● PROBLEM REQUIREMENTS: Beginning at the line that contains "r some, this" and ending at the last line of the records below, retype each line exactly and add nothing.

● LISTED ENTRIES:
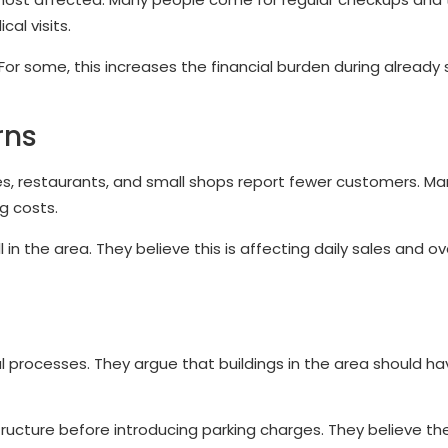
al visits.
r some, this increases the financial burden during already 
rns
s, restaurants, and small shops report fewer customers. Man
g costs.
n the area. They believe this is affecting daily sales and ov
processes. They argue that buildings in the area should ha
ructure before introducing parking charges. They believe th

● TASK OUTPUT:
r some, this increases the financial burden during already 
rns
s, restaurants, and small shops report fewer customers. Man
g costs.
n the area. They believe this is affecting daily sales and ov
processes. They argue that buildings in the area should ha
ructure before introducing parking charges. They believe th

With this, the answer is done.